Working data:
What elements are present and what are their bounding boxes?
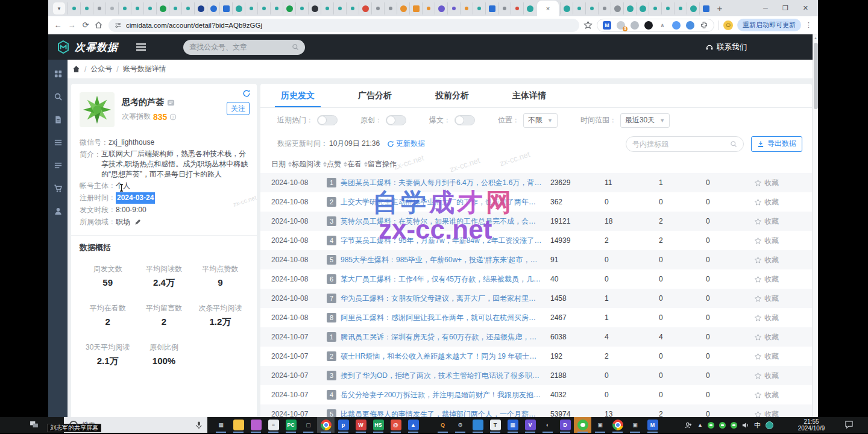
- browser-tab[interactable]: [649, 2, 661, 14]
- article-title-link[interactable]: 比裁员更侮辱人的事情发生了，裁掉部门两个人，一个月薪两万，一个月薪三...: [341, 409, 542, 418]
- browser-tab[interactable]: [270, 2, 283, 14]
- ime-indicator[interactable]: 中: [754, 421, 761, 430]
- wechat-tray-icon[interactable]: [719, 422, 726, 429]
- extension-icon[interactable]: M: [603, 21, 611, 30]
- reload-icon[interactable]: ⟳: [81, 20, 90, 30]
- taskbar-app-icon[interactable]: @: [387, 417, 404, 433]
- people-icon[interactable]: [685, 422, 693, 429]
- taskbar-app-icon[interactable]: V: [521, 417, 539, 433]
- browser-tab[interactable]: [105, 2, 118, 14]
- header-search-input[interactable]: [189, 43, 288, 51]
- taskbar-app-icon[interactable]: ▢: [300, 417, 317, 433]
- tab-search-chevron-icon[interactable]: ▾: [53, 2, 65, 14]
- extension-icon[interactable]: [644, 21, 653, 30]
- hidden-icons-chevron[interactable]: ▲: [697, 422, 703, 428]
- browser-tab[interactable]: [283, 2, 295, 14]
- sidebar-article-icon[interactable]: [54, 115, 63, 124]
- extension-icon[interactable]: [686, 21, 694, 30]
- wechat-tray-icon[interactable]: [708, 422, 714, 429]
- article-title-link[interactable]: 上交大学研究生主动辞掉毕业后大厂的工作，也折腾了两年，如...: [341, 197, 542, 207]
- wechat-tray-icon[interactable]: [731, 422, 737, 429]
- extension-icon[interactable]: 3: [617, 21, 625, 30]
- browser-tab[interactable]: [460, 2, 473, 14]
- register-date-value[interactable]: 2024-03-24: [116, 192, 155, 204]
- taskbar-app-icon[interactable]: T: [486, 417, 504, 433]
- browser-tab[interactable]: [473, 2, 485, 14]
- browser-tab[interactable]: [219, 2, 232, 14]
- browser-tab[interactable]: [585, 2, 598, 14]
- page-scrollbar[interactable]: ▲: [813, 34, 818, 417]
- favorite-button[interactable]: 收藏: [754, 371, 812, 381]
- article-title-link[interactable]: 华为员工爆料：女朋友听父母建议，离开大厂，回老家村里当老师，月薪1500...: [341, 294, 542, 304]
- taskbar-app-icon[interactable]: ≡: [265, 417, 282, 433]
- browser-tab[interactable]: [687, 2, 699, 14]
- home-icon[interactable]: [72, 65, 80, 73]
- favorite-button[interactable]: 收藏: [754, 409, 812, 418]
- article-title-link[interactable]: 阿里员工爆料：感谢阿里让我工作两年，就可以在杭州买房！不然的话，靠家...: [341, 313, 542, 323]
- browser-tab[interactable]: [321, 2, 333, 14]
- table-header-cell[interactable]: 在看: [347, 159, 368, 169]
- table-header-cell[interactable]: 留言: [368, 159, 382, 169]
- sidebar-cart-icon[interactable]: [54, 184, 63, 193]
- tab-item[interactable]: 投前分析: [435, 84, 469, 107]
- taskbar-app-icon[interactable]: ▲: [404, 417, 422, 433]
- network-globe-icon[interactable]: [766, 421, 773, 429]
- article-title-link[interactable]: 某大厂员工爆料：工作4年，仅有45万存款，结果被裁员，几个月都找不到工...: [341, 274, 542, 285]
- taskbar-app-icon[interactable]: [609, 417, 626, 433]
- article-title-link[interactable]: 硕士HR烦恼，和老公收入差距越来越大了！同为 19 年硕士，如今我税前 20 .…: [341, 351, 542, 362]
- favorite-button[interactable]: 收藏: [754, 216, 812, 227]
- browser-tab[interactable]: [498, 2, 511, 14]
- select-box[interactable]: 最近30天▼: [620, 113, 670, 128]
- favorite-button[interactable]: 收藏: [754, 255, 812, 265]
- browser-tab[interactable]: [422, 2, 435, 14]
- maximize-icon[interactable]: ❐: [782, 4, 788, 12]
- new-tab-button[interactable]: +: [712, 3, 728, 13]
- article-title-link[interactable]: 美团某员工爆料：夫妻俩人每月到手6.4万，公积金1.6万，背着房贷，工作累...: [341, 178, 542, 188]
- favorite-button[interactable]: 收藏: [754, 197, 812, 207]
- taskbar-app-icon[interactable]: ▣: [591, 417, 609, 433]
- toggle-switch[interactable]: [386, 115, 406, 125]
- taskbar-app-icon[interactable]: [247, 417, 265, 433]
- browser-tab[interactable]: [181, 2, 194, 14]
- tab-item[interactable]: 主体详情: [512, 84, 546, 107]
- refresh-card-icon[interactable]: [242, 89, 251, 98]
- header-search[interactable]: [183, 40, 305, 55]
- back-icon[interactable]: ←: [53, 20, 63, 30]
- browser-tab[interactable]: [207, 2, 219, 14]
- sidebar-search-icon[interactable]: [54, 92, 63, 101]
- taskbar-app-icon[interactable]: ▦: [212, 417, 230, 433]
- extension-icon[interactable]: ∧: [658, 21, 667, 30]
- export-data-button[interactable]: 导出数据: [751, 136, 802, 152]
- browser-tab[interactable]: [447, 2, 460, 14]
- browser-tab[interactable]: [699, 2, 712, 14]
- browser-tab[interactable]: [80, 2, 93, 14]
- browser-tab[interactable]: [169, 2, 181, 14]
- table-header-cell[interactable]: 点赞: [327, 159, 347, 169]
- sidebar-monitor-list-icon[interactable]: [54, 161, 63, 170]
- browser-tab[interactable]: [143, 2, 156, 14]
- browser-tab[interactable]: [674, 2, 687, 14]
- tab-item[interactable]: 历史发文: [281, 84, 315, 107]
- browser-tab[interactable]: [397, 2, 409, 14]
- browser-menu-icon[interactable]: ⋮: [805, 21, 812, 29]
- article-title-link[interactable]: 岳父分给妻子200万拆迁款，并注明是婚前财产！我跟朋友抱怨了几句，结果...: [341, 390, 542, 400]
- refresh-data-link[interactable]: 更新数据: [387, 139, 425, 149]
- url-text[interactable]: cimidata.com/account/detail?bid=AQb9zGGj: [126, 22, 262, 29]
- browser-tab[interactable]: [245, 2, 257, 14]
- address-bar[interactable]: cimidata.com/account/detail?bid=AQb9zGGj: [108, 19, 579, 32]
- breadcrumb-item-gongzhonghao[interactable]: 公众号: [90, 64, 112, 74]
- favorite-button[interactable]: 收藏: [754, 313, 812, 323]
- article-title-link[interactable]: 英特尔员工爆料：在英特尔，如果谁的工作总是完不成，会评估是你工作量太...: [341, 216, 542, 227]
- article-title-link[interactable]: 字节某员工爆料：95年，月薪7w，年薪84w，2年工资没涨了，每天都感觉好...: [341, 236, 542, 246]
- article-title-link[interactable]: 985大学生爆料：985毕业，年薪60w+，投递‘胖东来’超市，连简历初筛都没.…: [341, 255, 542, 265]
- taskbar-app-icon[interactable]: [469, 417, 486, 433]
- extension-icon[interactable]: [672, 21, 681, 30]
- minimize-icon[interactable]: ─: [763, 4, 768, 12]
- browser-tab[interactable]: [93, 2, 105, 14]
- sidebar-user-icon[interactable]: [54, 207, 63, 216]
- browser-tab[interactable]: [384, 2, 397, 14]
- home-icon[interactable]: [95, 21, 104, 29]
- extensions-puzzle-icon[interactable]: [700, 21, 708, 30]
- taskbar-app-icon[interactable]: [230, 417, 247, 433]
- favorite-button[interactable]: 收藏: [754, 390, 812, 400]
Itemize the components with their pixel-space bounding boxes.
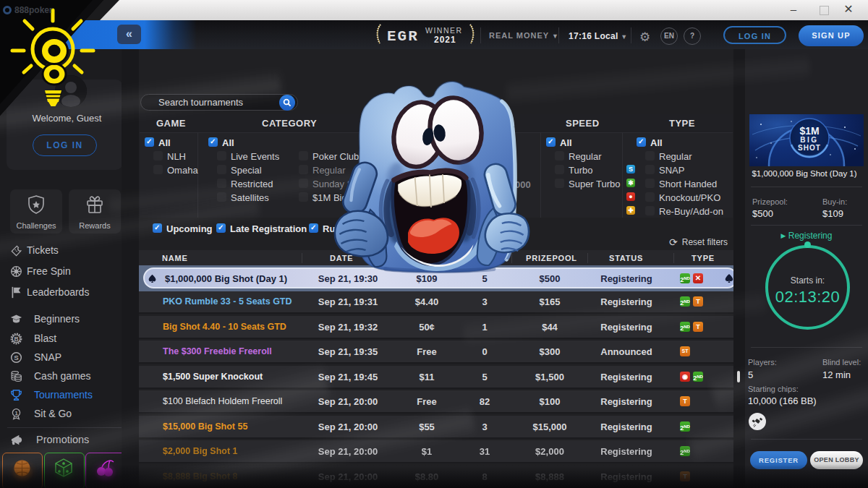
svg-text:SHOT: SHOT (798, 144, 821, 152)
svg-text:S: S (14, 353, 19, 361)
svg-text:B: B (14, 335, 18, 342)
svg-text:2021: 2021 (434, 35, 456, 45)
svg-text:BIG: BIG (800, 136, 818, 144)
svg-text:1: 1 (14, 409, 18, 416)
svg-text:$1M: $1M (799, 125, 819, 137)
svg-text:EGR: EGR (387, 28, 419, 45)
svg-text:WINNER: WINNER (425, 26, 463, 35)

What is needed:
Report the lines above that contain "account".

Response area:
- url-text[interactable]: cimidata.com/account/detail?bid=AQb9zGGj: [126, 22, 262, 29]
- address-bar[interactable]: cimidata.com/account/detail?bid=AQb9zGGj: [108, 19, 579, 32]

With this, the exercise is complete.